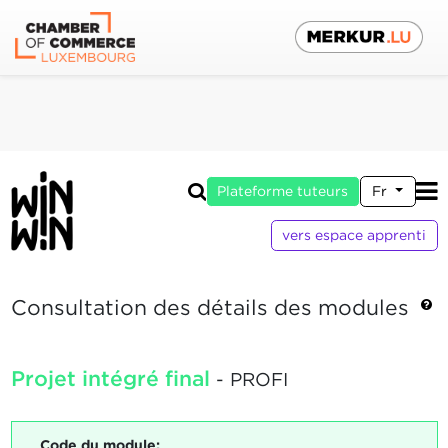
Plateforme tuteurs
Fr
vers espace apprenti
Consultation des détails des modules
Projet intégré final
- PROFI
Code du module:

━━━━━━━━━━━━━━━━━━━━

WORK REQUEST. Each entry above should be written out verbatim, minus its pictures.

EXERCISE SOLUTION.
Plateforme tuteurs
Fr
vers espace apprenti
Consultation des détails des modules
Projet intégré final
- PROFI
Code du module:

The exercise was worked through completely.